• Activity: Keep only the lines of the material below that contain the word "banco". Copy those lines.

• Data provided:

-- -- --

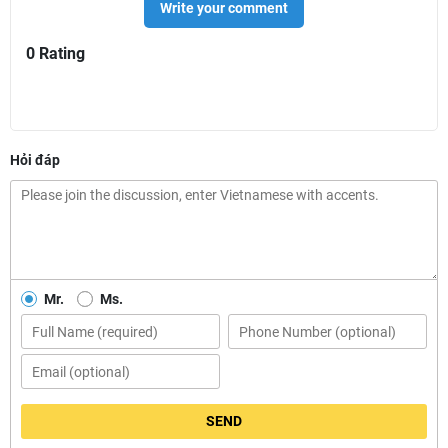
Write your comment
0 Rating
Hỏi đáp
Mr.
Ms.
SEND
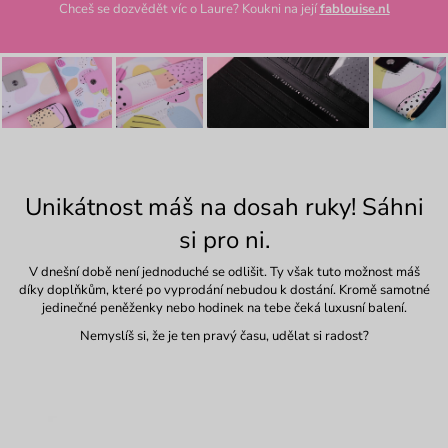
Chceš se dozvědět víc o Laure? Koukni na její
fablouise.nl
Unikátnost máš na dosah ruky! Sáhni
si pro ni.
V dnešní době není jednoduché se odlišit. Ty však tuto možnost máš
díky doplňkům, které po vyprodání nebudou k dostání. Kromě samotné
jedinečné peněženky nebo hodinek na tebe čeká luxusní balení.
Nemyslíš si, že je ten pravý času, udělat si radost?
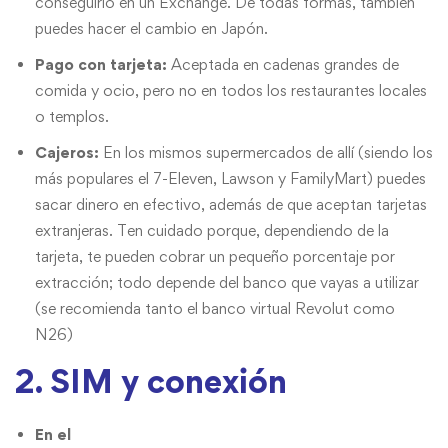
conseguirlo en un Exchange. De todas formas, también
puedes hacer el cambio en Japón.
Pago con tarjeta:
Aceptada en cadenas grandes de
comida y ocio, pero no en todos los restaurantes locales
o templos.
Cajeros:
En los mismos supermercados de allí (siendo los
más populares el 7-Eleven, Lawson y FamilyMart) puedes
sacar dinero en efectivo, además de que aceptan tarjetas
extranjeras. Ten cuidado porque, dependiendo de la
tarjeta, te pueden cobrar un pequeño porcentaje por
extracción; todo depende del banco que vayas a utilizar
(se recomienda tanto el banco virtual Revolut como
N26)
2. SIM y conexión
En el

-- -- --

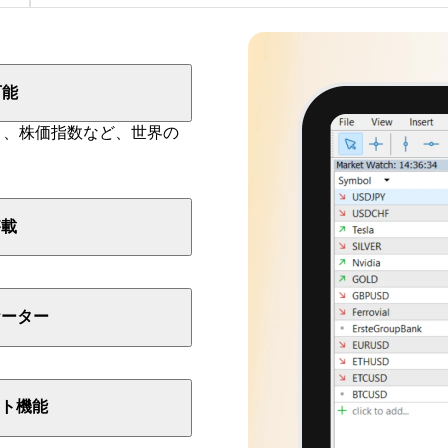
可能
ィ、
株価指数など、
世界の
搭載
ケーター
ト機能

-- -- --

• Your response:
extracción; todo depende del banco que vayas a utilizar
(se recomienda tanto el banco virtual Revolut como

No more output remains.